• Dudley CCG begins procurement process for multispecialty community provider contract
  • MCP contract may include budgets for adult social care
  • Chief officer for Dudley CCG says it is the responsibility of providers to highlight risks and concerns about the MCP

Dudley Clinical Commissioning Group has become the first CCG to begin the procurement process for a multispecialty community provider.

The CCG has published a prior information notice, in partnership with Dudley metropolitan borough council, which confirms reports by HSJ in July that the MCP contract will be awarded to a single entity and be up to 15 years long.

The notice, published yesterday, says the services likely to be included in the contract are:

  • community based physical health services,
  • some outpatient services including urology, gynaecology, rheumatology and geriatric medicine;
  • primary medical services;
  • urgent care and primary care out of hours services;
  • adult social care services;
  • mental health services;
  • learning disability services;
  • end of life care; and
  • activities currently carried out by the CCG.

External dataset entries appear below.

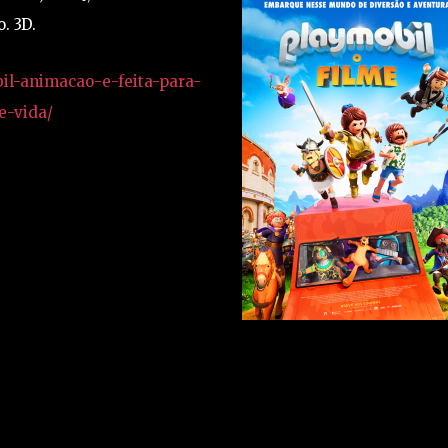
. 3D.
bil-animacao-e-feita-para-
e-vida/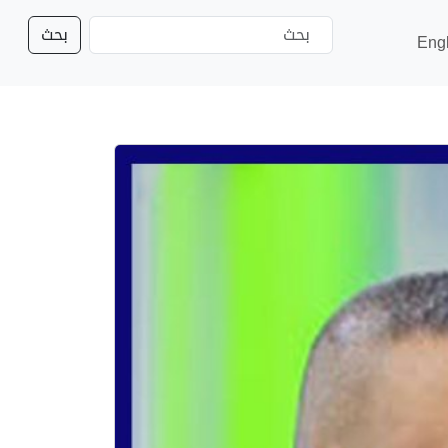
بحث
Eng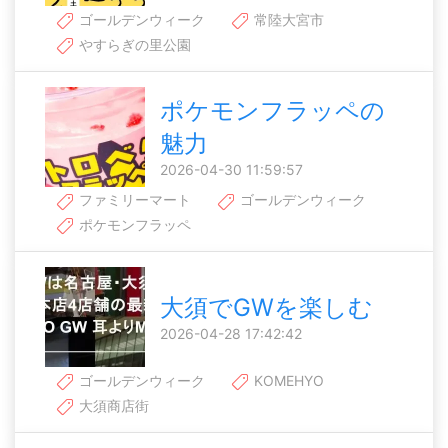
ゴールデンウィーク
常陸大宮市
やすらぎの里公園
ポケモンフラッペの
魅力
2026-04-30 11:59:57
ファミリーマート
ゴールデンウィーク
ポケモンフラッペ
大須でGWを楽しむ
2026-04-28 17:42:42
ゴールデンウィーク
KOMEHYO
大須商店街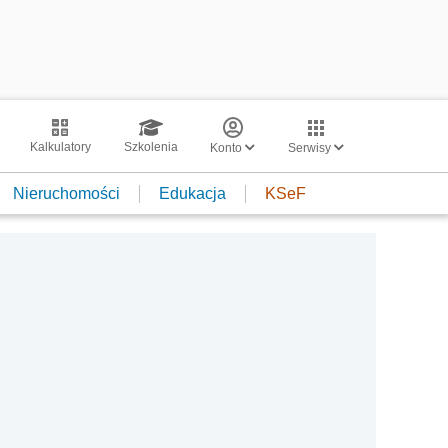
Kalkulatory
Szkolenia
Konto
Serwisy
Nieruchomości
Edukacja
KSeF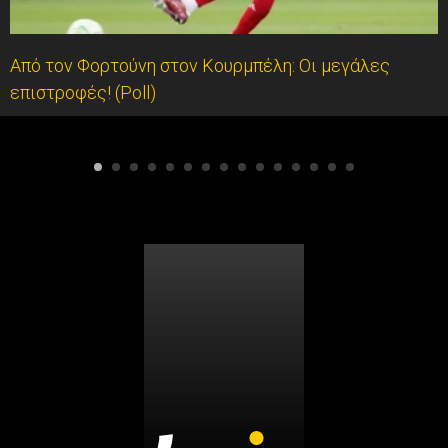
Από τον Φορτούνη στον Κουρμπέλη: Οι μεγάλες
επιστροφές! (Poll)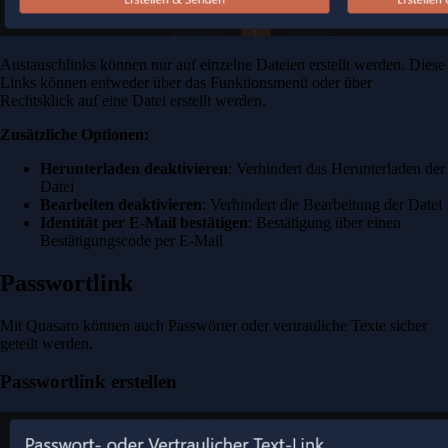
Austauschlinks können nur auf einzelne Dateien erstellt werden. Diese
Links können entweder über das Funktionsmenü oder über
Rechtsklick auf eine Datei erstellt werden.
Zusätzliche Optionen:
Herunterladen deaktivieren
: Verhindert das Herunterladen der
Datei
Bearbeiten deaktivieren
: Verhindert die Bearbeitung der Datei
Identität per E-Mail bestätigen
: Bestätigung über einen
Bestätigungscode per E-Mail
Passwortlink
Mit Quasaro können auch Passwörter oder vertrauliche Texte sicher
geteilt werden.
Passwortlink erstellen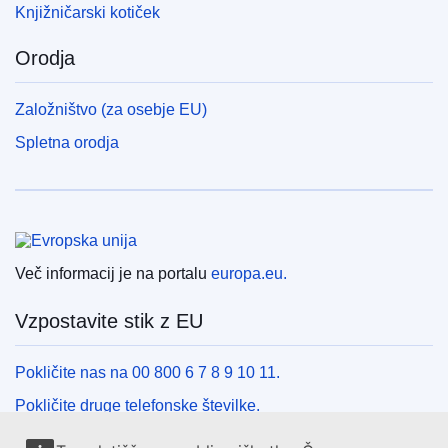
Knjižničarski kotiček
EDITION : 9705231a-0564-11f0-b1a3-01aa75ed71a1
Orodja
EDITION : ee231843-4158-11f0-b9f2-01aa75ed71a1
Založništvo (za osebje EU)
EDITION : bf4d566f-6e54-11f0-bf4e-01aa75ed71a1
Spletna orodja
EDITION : fbde2c52-8745-11f0-9af8-01aa75ed71a1
EDITION : a9986824-bbf3-11f0-b37f-01aa75ed71a1
Evropska unija
EDITION : 28edaa95-ecb7-11f0-8d3c-01aa75ed71a1
Več informacij je na portalu
europa.eu.
EDITION : 42fcc5eb-44b4-11f1-8095-01aa75ed71a1
Vzpostavite stik z EU
EDITION : 21aa2ebb-7ba4-11f1-bf5e-01aa75ed71a1
Pokličite nas na 00 800 6 7 8 9 10 11.
Pokličite druge telefonske številke.
Pišite nam s kontaktnim obrazcem.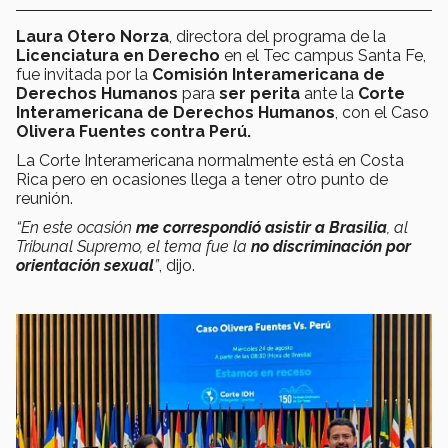
Laura Otero Norza
, directora del programa de la
Licenciatura en Derecho
en el Tec campus Santa Fe,
fue invitada por la
Comisión Interamericana de
Derechos Humanos
para
ser perita
ante la
Corte
Interamericana de Derechos Humanos
, con el Caso
Olivera Fuentes contra Perú.
La Corte Interamericana normalmente está en Costa
Rica pero en ocasiones llega a tener otro punto de
reunión.
“En este ocasión
me correspondió asistir a Brasilia
, al
Tribunal Supremo, el tema fue la
no discriminación por
orientación sexual
”
, dijo.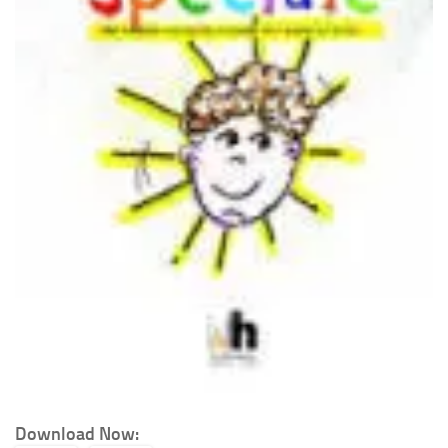
Download Now: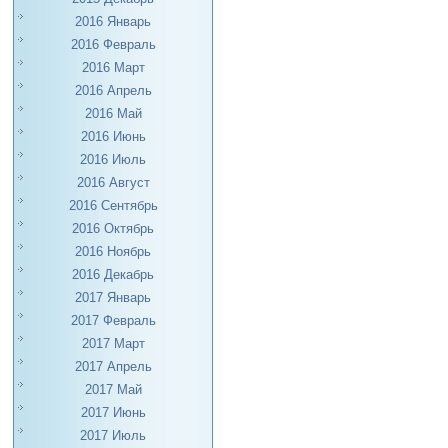
2016 Январь
2016 Февраль
2016 Март
2016 Апрель
2016 Май
2016 Июнь
2016 Июль
2016 Август
2016 Сентябрь
2016 Октябрь
2016 Ноябрь
2016 Декабрь
2017 Январь
2017 Февраль
2017 Март
2017 Апрель
2017 Май
2017 Июнь
2017 Июль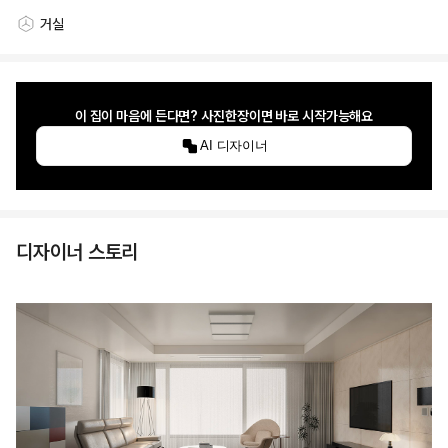
거실
스타일링 공간
이 집이 마음에 든다면? 사진한장이면 바로 시작가능해요
AI 디자이너
디자이너 스토리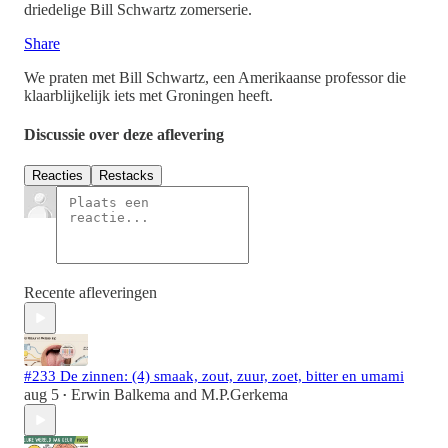
driedelige Bill Schwartz zomerserie.
Share
We praten met Bill Schwartz, een Amerikaanse professor die
klaarblijkelijk iets met Groningen heeft.
Discussie over deze aflevering
Reacties
Restacks
Recente afleveringen
#233 De zinnen: (4) smaak, zout, zuur, zoet, bitter en umami
aug 5
Erwin Balkema
and
M.P.Gerkema
•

The CCG will hold a market engagement event on 19 January for prospective bidders.

A market engagement document, seen by HSJ, says the MCP will be in place by April 2018 and the council’s net adult social care budget for the CCG’s area could also be included in the contract.

It says: “There is potential for all or part of that adult social care provision, together with some or all of the related budget and functions (depending on the extent of the service in question) to be transferred to the MCP throughout the contract period.”

Elderly care

Elderly care

The MCP contract may include budgets for adult social care

Dudley CCG chief officer Paul Maubach told HSJ: “We won’t know the official form [of the MCP] until we get responses back from the first phase of the procurement process.”

However, he said it is “not possible” to create an MCP without primary care and the notice provides an opportunity for “potential partners to engage with GPs”.

In July, Dudley Group Foundation Trust raised concerns that plans to put the MCP contract out to tender would pose “significant risks” to its future.

Mr Maubach said: “One of the things the regulators quite rightly look to us for is that we understand the risks of the procurement and how are we mitigating them.

“We’re doing that piece if work but we can only do that with the information that our providers present to us.

“So our position on this is if the providers fail to adequately share with us the details that is their problem not ours. We are not going to slow the procurement process just for that.”

However, Mr Maubach said the CCG currently has a “positive dialogue” with the trust.

“Once we’ve been through [the procurement] process there will be two major health organisations in Dudley – there will be the MCP and the hospital.

“It’s really important not only to have the GPs engaged, but it’s also only going to be successful if we’ve got a really strong partnership between the hospital and the MCP,” he added.